• **Dataset content**
>>>

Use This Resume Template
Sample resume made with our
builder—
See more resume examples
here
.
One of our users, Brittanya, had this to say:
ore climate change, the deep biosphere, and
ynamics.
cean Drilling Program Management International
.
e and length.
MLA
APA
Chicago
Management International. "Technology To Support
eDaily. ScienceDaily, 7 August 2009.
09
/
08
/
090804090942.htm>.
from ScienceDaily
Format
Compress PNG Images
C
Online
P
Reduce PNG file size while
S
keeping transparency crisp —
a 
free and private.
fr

<<<
>>>

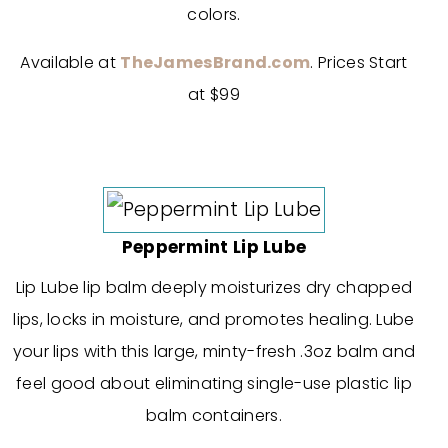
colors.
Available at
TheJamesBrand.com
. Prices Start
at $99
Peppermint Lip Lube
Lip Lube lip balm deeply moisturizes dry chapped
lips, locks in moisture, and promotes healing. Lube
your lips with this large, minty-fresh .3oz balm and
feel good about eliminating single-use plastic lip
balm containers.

<<<
>>>

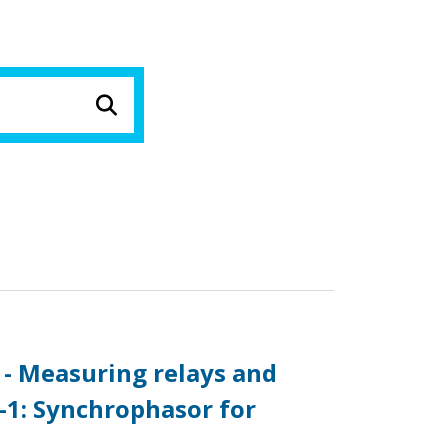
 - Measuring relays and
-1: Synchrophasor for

<<<

Say only the number of lines of the data above in which the string "with" occurs.

• **Output for this task**
2